### What you have to do
Copy out every line of the data where the word "Зарегистрированные" is found.
[Opening Source records section]
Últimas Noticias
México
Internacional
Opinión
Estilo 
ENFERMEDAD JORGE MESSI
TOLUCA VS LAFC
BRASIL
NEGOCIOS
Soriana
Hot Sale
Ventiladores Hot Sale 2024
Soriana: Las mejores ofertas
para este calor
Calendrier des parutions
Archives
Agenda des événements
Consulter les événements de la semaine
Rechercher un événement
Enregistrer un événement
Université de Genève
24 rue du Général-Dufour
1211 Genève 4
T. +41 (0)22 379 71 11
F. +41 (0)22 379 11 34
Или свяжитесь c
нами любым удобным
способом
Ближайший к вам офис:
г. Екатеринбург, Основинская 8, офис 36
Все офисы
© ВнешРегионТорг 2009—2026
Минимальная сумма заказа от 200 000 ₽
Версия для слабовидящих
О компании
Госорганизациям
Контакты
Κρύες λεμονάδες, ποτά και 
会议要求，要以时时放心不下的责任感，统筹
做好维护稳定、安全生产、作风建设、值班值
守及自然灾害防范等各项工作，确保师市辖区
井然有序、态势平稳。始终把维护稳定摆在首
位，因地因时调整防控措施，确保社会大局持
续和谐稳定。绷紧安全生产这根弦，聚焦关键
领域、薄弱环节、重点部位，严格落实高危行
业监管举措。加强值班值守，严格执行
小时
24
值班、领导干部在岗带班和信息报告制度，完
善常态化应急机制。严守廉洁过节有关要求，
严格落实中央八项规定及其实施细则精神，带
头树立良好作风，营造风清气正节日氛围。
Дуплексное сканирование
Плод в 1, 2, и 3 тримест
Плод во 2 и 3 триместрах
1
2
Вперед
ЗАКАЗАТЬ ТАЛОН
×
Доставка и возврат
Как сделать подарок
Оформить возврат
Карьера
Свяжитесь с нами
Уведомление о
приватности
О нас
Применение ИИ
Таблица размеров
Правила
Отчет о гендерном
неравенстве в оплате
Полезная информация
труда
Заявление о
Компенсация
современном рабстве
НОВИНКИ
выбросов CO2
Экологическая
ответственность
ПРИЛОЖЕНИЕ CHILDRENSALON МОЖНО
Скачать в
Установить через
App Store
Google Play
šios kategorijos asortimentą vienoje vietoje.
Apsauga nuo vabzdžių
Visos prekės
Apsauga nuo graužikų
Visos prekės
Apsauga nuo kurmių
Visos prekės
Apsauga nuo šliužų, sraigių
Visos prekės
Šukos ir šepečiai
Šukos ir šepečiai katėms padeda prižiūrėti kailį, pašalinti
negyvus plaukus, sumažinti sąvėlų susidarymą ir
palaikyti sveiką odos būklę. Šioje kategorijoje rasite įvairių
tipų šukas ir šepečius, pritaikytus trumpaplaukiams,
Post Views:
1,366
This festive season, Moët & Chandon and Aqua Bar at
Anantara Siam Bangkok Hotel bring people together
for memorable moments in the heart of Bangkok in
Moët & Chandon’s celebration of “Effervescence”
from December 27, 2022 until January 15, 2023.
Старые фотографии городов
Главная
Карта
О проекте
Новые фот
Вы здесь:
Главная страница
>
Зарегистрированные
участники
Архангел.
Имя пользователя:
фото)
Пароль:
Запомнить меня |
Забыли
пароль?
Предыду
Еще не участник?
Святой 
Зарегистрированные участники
[Closing Source records section]
### Result below
Зарегистрированные
Зарегистрированные участники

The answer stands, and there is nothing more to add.